Instructions to follow:
Of the entries below, return only those lines from the line with "2025年3月 (174, 1236)" to the line with "2026年3月 (174, 1090)", exactly, both included.

Task input:
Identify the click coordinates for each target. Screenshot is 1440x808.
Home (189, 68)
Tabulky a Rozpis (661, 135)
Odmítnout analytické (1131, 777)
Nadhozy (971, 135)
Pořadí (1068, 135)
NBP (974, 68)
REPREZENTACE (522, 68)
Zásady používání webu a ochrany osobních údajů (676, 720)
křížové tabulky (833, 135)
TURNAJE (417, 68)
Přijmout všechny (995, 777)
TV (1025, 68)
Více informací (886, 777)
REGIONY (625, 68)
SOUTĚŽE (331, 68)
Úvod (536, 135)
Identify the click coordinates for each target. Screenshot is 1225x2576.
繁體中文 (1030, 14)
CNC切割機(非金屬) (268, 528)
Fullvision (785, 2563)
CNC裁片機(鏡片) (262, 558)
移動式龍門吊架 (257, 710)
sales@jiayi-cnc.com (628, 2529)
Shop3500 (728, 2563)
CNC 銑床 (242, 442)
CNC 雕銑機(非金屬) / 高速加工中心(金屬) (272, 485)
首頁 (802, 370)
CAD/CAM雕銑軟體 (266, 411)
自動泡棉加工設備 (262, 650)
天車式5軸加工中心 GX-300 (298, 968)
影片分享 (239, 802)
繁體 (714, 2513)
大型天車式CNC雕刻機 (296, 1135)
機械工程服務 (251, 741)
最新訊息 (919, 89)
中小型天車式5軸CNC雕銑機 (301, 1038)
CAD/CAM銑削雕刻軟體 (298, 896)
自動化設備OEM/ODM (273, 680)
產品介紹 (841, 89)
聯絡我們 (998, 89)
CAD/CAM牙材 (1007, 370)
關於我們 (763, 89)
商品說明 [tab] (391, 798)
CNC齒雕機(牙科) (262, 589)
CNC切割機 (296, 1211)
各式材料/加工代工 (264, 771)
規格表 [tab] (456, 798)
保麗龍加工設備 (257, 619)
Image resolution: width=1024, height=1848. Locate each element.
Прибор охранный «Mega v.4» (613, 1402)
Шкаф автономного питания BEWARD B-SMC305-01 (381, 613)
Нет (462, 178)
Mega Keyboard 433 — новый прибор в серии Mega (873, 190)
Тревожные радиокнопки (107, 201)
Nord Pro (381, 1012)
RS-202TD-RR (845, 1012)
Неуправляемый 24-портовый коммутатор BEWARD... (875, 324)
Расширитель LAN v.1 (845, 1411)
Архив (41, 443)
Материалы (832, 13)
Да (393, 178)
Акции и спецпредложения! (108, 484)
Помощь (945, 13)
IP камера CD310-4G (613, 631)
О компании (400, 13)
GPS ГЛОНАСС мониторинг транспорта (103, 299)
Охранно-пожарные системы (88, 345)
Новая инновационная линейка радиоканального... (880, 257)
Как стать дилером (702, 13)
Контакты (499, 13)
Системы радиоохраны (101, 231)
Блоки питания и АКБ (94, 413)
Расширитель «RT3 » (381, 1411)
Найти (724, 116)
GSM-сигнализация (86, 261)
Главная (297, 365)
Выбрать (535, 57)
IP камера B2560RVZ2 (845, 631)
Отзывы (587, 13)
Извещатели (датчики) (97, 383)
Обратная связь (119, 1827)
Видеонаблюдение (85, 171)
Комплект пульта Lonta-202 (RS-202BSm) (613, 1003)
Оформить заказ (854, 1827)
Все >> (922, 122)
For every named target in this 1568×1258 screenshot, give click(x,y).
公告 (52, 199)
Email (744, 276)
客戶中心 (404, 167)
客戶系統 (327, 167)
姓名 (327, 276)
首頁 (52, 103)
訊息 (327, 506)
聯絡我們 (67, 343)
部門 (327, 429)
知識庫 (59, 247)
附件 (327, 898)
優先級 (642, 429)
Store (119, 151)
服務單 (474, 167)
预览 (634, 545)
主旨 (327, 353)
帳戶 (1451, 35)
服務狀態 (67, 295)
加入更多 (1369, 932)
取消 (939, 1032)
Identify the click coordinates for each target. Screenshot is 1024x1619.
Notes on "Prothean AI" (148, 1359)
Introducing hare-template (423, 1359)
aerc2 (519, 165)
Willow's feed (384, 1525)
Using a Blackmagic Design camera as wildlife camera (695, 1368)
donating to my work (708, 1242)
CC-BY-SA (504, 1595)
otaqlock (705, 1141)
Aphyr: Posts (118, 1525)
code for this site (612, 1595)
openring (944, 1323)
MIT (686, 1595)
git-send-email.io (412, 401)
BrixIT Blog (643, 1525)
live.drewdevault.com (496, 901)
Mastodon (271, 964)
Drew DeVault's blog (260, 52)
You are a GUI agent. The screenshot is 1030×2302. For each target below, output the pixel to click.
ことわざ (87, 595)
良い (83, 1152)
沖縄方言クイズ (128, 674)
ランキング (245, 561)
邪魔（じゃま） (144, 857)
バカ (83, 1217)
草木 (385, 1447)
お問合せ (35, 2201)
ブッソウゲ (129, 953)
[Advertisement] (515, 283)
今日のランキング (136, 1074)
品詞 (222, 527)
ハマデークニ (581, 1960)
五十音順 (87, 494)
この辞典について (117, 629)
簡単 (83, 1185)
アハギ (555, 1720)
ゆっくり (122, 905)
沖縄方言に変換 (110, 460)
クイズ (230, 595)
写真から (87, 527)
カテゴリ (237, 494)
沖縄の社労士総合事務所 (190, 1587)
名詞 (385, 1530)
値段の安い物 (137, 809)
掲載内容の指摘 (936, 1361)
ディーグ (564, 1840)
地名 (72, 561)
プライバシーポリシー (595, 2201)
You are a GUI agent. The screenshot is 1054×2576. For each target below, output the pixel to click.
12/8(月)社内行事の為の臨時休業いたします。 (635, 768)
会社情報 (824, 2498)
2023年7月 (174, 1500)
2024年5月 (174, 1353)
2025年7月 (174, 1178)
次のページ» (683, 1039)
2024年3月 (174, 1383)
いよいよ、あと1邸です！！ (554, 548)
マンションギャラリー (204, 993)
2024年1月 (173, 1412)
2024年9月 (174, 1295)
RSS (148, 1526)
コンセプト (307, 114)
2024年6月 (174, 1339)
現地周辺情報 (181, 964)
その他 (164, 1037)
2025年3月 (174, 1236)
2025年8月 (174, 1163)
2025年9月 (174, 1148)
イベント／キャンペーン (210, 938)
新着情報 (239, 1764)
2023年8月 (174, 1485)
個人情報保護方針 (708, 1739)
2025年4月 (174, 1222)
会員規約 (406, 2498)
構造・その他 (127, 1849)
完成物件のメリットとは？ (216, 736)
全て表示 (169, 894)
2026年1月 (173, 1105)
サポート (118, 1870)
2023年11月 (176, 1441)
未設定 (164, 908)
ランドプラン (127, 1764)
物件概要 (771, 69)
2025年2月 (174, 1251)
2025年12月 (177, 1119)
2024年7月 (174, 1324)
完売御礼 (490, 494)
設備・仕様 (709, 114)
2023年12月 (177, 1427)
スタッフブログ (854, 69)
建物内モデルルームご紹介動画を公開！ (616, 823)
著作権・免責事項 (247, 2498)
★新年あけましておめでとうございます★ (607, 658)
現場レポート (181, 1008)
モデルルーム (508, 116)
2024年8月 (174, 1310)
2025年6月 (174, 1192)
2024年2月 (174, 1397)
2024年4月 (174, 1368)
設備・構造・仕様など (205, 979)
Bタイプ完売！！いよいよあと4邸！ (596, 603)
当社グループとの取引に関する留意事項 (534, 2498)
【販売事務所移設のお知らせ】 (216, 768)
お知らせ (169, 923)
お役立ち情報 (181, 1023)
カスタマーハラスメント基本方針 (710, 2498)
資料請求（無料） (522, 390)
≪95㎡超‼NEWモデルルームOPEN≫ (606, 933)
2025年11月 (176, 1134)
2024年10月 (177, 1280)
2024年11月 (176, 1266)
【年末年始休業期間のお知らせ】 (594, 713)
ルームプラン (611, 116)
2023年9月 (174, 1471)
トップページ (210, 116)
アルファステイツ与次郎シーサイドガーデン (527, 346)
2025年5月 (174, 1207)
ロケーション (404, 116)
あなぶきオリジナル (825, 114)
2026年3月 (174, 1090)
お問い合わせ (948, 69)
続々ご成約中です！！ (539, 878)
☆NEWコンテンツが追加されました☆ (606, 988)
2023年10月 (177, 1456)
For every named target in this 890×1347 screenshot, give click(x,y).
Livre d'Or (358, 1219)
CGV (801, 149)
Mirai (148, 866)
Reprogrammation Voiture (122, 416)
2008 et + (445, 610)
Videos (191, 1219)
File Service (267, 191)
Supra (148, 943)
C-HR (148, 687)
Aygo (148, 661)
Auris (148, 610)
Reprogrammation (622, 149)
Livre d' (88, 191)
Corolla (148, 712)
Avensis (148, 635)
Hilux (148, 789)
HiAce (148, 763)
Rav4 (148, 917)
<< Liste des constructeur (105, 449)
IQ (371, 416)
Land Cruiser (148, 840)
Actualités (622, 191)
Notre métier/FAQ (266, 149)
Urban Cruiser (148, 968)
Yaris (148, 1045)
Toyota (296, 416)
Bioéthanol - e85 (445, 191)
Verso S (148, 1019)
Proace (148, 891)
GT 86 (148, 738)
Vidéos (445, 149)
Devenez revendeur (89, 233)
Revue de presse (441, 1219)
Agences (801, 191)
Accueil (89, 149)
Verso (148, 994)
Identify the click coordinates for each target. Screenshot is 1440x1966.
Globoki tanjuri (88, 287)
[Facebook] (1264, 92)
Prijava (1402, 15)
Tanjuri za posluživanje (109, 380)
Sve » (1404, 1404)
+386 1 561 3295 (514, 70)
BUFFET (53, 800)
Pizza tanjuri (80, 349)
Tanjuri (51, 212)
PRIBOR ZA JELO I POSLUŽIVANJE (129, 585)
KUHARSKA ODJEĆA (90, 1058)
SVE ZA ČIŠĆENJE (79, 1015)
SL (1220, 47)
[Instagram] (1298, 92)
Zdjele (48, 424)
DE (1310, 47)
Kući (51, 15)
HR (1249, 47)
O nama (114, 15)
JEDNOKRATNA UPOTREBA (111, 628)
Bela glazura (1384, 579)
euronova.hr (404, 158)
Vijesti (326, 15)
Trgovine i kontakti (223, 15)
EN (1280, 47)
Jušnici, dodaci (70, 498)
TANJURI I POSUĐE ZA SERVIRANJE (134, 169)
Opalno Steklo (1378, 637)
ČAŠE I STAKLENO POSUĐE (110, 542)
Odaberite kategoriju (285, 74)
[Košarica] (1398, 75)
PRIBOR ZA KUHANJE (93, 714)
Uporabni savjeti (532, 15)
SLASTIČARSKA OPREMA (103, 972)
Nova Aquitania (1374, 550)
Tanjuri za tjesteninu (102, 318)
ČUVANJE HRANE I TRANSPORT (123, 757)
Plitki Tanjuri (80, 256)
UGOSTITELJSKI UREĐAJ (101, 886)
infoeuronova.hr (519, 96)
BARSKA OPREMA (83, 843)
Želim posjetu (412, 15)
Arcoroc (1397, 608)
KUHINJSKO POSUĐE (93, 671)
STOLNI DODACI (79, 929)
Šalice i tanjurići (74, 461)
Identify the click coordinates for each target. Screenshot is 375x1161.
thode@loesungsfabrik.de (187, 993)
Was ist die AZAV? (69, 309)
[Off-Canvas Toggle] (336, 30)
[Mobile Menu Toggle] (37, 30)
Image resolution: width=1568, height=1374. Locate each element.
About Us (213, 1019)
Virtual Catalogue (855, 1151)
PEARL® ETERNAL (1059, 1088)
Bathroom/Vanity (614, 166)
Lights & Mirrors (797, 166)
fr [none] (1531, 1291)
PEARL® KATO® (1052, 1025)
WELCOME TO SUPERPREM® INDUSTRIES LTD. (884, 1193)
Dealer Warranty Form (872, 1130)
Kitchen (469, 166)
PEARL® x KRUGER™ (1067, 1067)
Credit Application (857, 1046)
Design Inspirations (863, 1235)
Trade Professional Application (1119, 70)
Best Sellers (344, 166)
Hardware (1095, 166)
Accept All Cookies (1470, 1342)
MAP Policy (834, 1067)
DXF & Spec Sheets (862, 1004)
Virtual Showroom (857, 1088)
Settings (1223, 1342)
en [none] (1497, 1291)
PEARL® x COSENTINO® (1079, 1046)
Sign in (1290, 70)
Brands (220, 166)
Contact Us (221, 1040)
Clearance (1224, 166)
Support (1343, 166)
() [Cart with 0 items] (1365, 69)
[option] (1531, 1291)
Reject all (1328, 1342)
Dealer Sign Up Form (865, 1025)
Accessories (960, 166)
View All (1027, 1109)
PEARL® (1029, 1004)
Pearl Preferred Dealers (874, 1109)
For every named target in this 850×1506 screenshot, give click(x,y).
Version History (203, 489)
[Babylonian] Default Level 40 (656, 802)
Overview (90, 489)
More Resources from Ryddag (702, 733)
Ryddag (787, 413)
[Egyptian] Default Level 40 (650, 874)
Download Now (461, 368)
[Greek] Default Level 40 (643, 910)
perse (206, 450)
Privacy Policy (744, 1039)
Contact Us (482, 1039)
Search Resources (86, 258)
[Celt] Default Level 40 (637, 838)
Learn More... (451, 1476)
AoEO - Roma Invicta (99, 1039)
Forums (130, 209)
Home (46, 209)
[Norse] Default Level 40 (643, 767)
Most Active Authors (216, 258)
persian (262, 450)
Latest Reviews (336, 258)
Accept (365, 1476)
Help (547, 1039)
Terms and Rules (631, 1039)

Result of this exercise:
2025年3月 (174, 1236)
2025年8月 (174, 1163)
2025年9月 (174, 1148)
イベント／キャンペーン (210, 938)
新着情報 (239, 1764)
2023年8月 (174, 1485)
個人情報保護方針 (708, 1739)
2025年4月 (174, 1222)
会員規約 (406, 2498)
構造・その他 (127, 1849)
完成物件のメリットとは？ (216, 736)
全て表示 (169, 894)
2026年1月 (173, 1105)
サポート (118, 1870)
2023年11月 (176, 1441)
未設定 (164, 908)
ランドプラン (127, 1764)
物件概要 (771, 69)
2025年2月 (174, 1251)
2025年12月 (177, 1119)
2024年7月 (174, 1324)
完売御礼 (490, 494)
設備・仕様 (709, 114)
2023年12月 (177, 1427)
スタッフブログ (854, 69)
建物内モデルルームご紹介動画を公開！ (616, 823)
著作権・免責事項 (247, 2498)
★新年あけましておめでとうございます★ (607, 658)
現場レポート (181, 1008)
モデルルーム (508, 116)
2024年8月 (174, 1310)
2025年6月 (174, 1192)
2024年2月 (174, 1397)
2024年4月 (174, 1368)
設備・構造・仕様など (205, 979)
Bタイプ完売！！いよいよあと4邸！ (596, 603)
当社グループとの取引に関する留意事項 (534, 2498)
【販売事務所移設のお知らせ】 (216, 768)
お知らせ (169, 923)
お役立ち情報 (181, 1023)
カスタマーハラスメント基本方針 (710, 2498)
資料請求（無料） (522, 390)
≪95㎡超‼NEWモデルルームOPEN≫ (606, 933)
2025年11月 (176, 1134)
2024年10月 (177, 1280)
2024年11月 (176, 1266)
【年末年始休業期間のお知らせ】 (594, 713)
ルームプラン (611, 116)
2023年9月 (174, 1471)
トップページ (210, 116)
アルファステイツ与次郎シーサイドガーデン (527, 346)
2025年5月 (174, 1207)
ロケーション (404, 116)
あなぶきオリジナル (825, 114)
2026年3月 (174, 1090)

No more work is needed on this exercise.